A project to pull information from basketballreference.com (which has no API available) and process the resulting data. Also, analysis of historical basketball data year by year in the excel file.

Primary LanguageJava

BBall Stats

Part 1: Historical Data + Analysis

All things change over time, and the NBA is no exception. When talking about two players from different eras, there seems to be no objective way to compare them. And not only have their been continuous advancements in medicine, training, nutrition, etc, but there have also been discrete rule changes at many points in NBA history.

Some people will bring up rules like hand-checking, but can we quantify how much such changes affect the NBA? Well, yes. This was the most simple part of this project. I went to basketball reference, copied their league history table, then added some more rows (like TS%, 3PAr, etc) and then made graphs of the resulting data. Super simple, and it showed clear trends that make sense given historical context of rule changes.

All this is found in the avgs by season.xlsx file in this repository. I learned teams play worse offensively in lockout seasons, that hand-checking's impact is statistically significant, and that offensive rebounding is somehow dying. Obviously, just looking at numbers is no use - it would be nice to figure out why these trends happened - but finding the trend has to come before finding the reason.

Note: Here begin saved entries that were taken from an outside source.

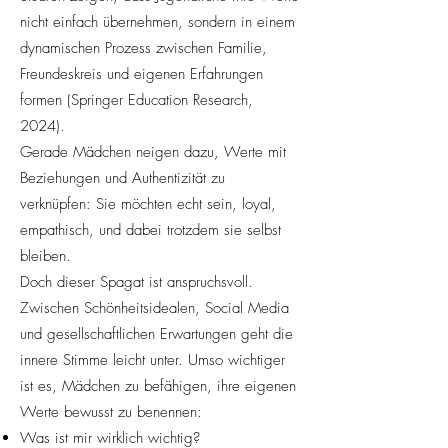
nicht einfach übernehmen, sondern in einem
dynamischen Prozess zwischen Familie,
Freundeskreis und eigenen Erfahrungen
formen (Springer Education Research,
2024).
Gerade Mädchen neigen dazu, Werte mit
Beziehungen und Authentizität zu
verknüpfen: Sie möchten echt sein, loyal,
empathisch, und dabei trotzdem sie selbst
bleiben.
Doch dieser Spagat ist anspruchsvoll.
Zwischen Schönheitsidealen, Social Media
und gesellschaftlichen Erwartungen geht die
innere Stimme leicht unter. Umso wichtiger
ist es, Mädchen zu befähigen, ihre eigenen
Werte bewusst zu benennen:
Was ist mir wirklich wichtig?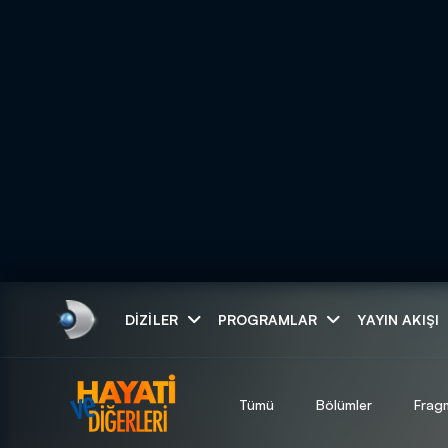
Arama
DIZILER
PROGRAMLAR
YAYIN AKIŞI
ARAMA SONUÇLAR
Tümü
Bölümler
Frag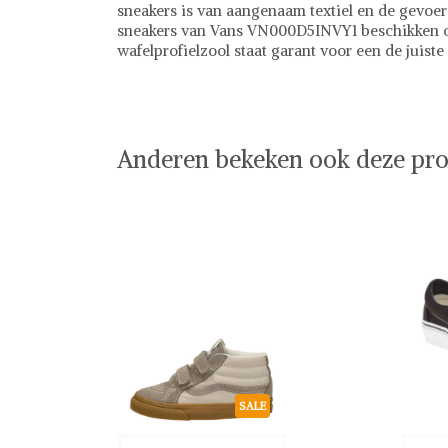
sneakers is van aangenaam textiel en de gevoer
sneakers van Vans VN000D5INVY1 beschikken o
wafelprofielzool staat garant voor een de juiste 
Vans
Sneakers
Vans op Shwaybox | Vind je favoriete items
Shop uit het uitgebreide assortiment van Vans o
shoppen. Beoordeelde partners. De beste deals.
Anderen bekeken ook deze pro
SALE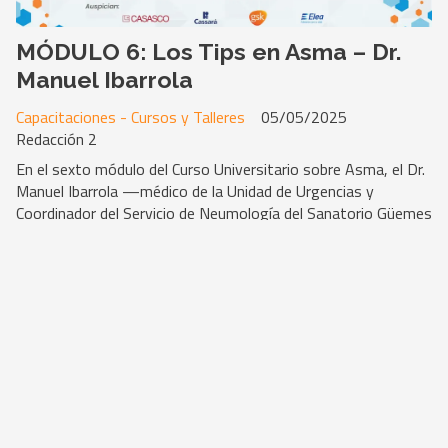
MÓDULO 6: Los Tips en Asma – Dr.
Manuel Ibarrola
Capacitaciones - Cursos y Talleres
05/05/2025
Redacción 2
En el sexto módulo del Curso Universitario sobre Asma, el Dr.
Manuel Ibarrola —médico de la Unidad de Urgencias y
Coordinador del Servicio de Neumología del Sanatorio Güemes
— profundiza en el tema “Los Tips en Asma”. A lo largo de
esta clase, brinda herramientas prácticas, recomendaciones
concretas y puntos clave para enfocar correctamente el
abordaje de esta enfermedad respiratoria crónica.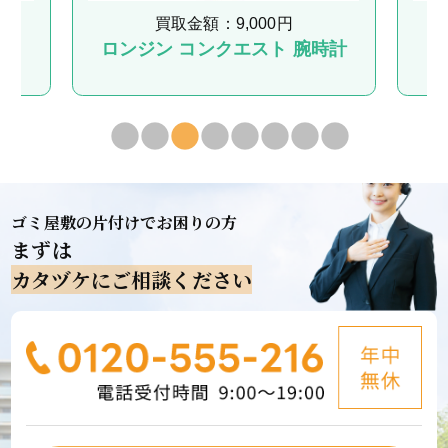
買取金額：9,000円
計
ロンジン コンクエスト 腕時計
ゴミ屋敷の片付けでお困りの方
まずは
カタヅケにご相談ください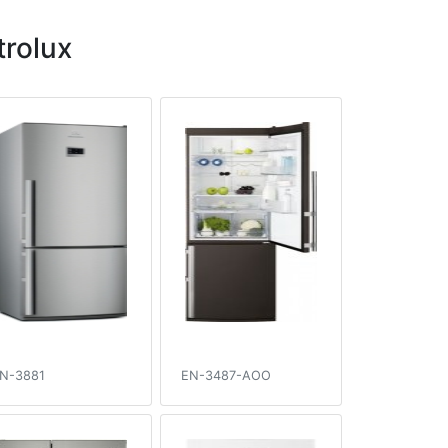
rolux
N-3881
EN-3487-AOO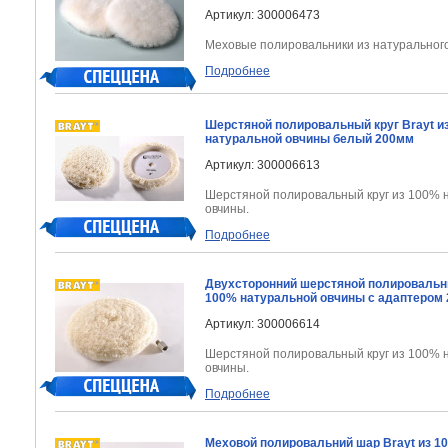
Артикул: 300006473
Меховые полировальники из натурального
Подробнее
Шерстяной полировальный круг Brayt и
натуральной овчины белый 200мм
Артикул: 300006613
Шерстяной полировальный круг из 100% 
овчины.
Подробнее
Двухсторонний шерстяной полировальны
100% натуральной овчины с адаптером
Артикул: 300006614
Шерстяной полировальный круг из 100% 
овчины.
Подробнее
Меховой полировальний шар Brayt из 1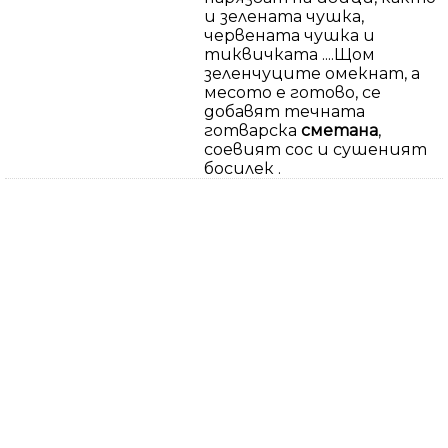
и зелената чушка,
червената чушка и
тиквичката ....Щом
зеленчуците омекнат, а
месото е готово, се
добавят течната
готварска
сметана
,
соевият сос и сушеният
босилек .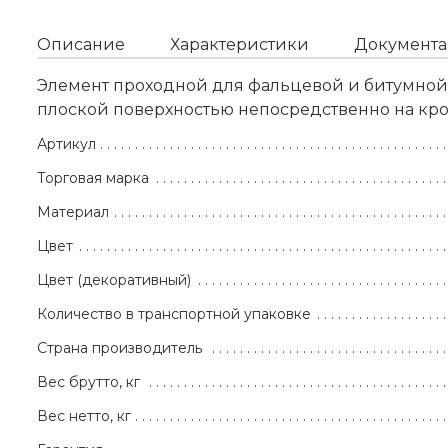
Описание
Характеристики
Документа
Элемент проходной для фальцевой и битумной 
плоской поверхностью непосредственно на кр
Артикул
Торговая марка
Материал
Цвет
Цвет (декоративный)
Количество в транспортной упаковке
Страна производитель
Вес брутто, кг
Вес нетто, кг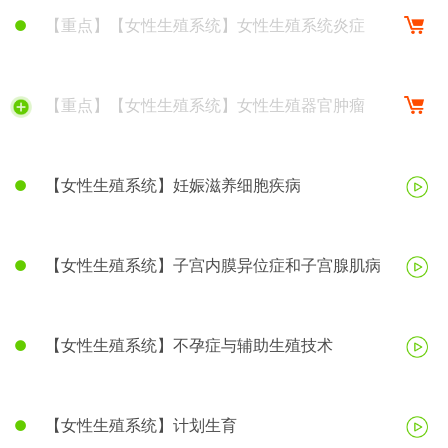
【重点】【女性生殖系统】女性生殖系统炎症
【重点】【女性生殖系统】女性生殖器官肿瘤
【女性生殖系统】妊娠滋养细胞疾病
【女性生殖系统】子宫内膜异位症和子宫腺肌病
【女性生殖系统】不孕症与辅助生殖技术
【女性生殖系统】计划生育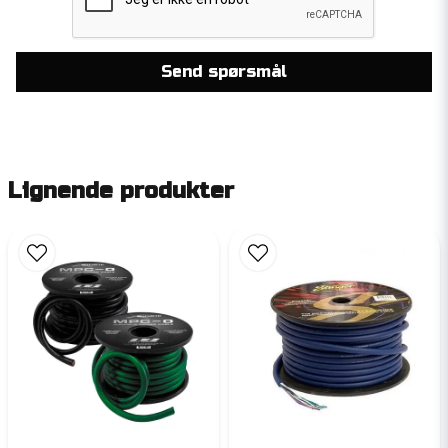
Send spørsmål
Lignende produkter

But then I wanted to compare players from different eras. This was possible, but I would have to individually go to each player's page, copy their table, put it in a CSV file, then run the SeasonParser file to compare their achievements with that year's average player. It was fun, but a lot of busy work. So I decided that it would be nice to be able to read from basketball-reference by simply calling a function. So that leads to part 2 of the project.

Part 2: Creating an API

I decided it would be best to copy from each teams page, as that is easier to do than find every player season link, and then issues with players who go to the ABA or miss a whole season, etc, occur. However, players who get traded mid season won't have their full stats taken into account, but that's a problem with parsing the player page anyway. I decided to store each of these TeamSeasons in a TeamSeason object, which each get saved to CSV.